Re: [PATCH] KVM: SVM: Modify AVIC GATag to support max number of 512 vCPUs

From: Sean Christopherson
Date: Mon Feb 06 2023 - 16:56:24 EST


TL;DR: I'm going to post v2 of this along with some other fixes+hardening.

On Tue, Jan 17, 2023, Suravee Suthikulpanit wrote:
> AVIC GATag is managed by the SVM driver, and is used by the IOMMU driver

s/SVM driver/KVM

> to program the AMD IOMMU IRTE to provide reference back to SVM in case

s/SVM/KVM

We do sometimes use "VMX" and "SVM" to refer to KVM, but usually only when
differentiating betwen "KVM x86" and "KVM <vendor>". In most cases I don't think
it would matter, but in this particular case, since the GATag is kinda sorta
consumed by hardware, but IIUC is purely software-defined, knowing whether "SVM"
means "KVM" or "SVM the architecture" is an important distinction.

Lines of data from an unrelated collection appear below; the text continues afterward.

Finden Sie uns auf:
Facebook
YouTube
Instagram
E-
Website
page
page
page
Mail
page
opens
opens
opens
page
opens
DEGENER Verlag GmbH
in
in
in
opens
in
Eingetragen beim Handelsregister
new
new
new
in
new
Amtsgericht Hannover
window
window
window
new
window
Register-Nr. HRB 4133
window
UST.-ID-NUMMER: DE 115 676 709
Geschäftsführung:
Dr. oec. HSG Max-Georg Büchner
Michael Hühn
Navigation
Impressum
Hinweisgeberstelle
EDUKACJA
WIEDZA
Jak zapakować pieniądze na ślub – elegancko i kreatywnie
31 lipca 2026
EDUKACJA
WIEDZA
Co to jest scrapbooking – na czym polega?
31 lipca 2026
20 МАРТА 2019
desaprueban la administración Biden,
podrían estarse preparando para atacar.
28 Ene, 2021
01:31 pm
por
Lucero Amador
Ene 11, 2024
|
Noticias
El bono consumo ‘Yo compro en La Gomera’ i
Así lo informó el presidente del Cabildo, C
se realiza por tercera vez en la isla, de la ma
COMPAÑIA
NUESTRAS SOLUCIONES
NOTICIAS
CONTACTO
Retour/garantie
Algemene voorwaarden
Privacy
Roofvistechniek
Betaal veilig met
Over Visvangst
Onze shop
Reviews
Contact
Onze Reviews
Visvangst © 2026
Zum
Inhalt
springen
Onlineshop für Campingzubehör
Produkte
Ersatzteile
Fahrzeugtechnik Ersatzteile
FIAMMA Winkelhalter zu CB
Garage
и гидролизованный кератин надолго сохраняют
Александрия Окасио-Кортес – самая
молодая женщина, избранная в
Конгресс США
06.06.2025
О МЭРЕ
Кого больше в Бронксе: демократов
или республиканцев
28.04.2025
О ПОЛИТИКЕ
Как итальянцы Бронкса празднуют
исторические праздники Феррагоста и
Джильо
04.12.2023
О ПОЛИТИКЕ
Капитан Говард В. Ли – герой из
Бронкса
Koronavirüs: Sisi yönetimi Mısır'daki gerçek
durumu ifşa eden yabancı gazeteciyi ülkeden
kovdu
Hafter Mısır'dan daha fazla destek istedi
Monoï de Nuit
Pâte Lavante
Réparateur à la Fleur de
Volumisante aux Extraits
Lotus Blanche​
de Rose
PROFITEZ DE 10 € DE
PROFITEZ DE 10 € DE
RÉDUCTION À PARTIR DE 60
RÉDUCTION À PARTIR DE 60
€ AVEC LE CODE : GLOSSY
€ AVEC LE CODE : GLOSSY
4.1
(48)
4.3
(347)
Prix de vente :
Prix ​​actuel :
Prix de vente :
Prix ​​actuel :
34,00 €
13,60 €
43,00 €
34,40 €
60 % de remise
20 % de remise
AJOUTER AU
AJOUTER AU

> the IOMMU cannot inject interrupt to the non-running vCPU. In such case,
> the IOMMU hardware notify the IOMMU driver by creating GALog entry with

Definitely a nit, but I would probably omit the info about the IOMMU driver. That
information matters if someone is trying to understand _all_ of the pieces, but
for this specific bug I think it just ends up introducing noise.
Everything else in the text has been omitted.